Après 400 ans d’histoire, le foin de Crau s’interroge sur son avenir

Après une perte de production de 30% l’an passé, consécutive à des restrictions d’irrigation, le Comité du foin de Crau s’interroge sur son avenir à la veille d’une saison mal engagée sur le front hydraulique.

« Le barrage de Serre-Ponçon est six mètres en-dessous de sa cote maximale, ce qui n’augure rien de bon pour la saison à venir », affirme Didier Tronc, directeur du Comité du foin de Crau. Plus grand lac artificiel d’Europe, Serre-Ponçon (Hautes-Alpes) réserve 200 millions de ses 1,27 milliard de m3 d’eau à l’agriculture, une quantité mobilisable entre le 1er juillet et le 30 septembre, et dont profite notamment les producteurs de foin de Crau (Bouches-du-Rhône).

« L’an passé, les restrictions d’irrigation ont entamé la production d’environ 30% », poursuit Didier Tronc, qui redoute un scénario identique cette année, alors que l’hiver en cours connaît, à l’échelle nationale, un épisode de sécheresse aussi inédit que critique.

Le lac de Serre-Ponçon au niveau du pont de Savines-Le-Lac à la mi-février 2023 (Crédit photo : Comité du Foin de la Crau)
Le lac de Serre-Ponçon au niveau du pont de Savines-Le-Lac à la mi-février 2023 (Crédit photo : Comité du Foin de la Crau)

Un risque existentiel

Située 250 km en aval du lac, la plaine de le Crau réserve un quart de sa SAU, soit 13.500 ha à la production de foin, dont les deux tiers bénéficient de l’AOP Foin de la Crau, seule et unique AOC dans le domaine des fourrages, acquise en 1997. L’irrigation, encadrée dans le cahier des charges, est un élément intangible de la production, tant en quantité qu’en qualité. « Depuis le XVIème siècle, des canaux amènent l’eau de la Durance et ses alluvions dans la plaine de la Crau, indique Didier Tronc. Sur les terres irriguées, les limons déposés créent peu à peu un sol alluvionnaire riche en minéraux et en oligo-éléments, qui sont une des éléments de la qualité de notre foin ». Le Foin de la Crau, dépourvu de poussière, est très apprécié des équins ou encore des AOP laitières laitières des Alpes.

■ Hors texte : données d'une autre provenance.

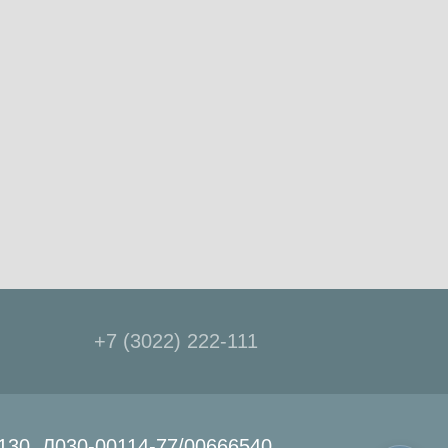
+7 (3022) 222-111
30, Л030-00114-77/00666540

Les efforts de sobriété, que le Comité affirme avoir entrepris de longue date, ne suffiront pas pour juguler les tensions s’exacerbant autour de la ressource en eau. « Nous aimerions a minima être associés aux discussions qui entérinent les mesures de restriction », explique Didier Tronc. « On ne va pas arrêter une histoire de plus de 400 ans », veut-il croire.